What is needed:
Your answer should be an exact copy of all the entries, free of pictures.

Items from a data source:
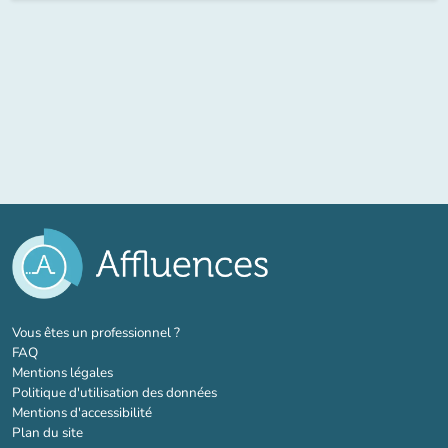
(nouvel onglet)
Vous êtes un professionnel ?
FAQ
Mentions légales
Politique d'utilisation des données
Mentions d'accessibilité
Plan du site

Response to the task:
(nouvel onglet)
Vous êtes un professionnel ?
FAQ
Mentions légales
Politique d'utilisation des données
Mentions d'accessibilité
Plan du site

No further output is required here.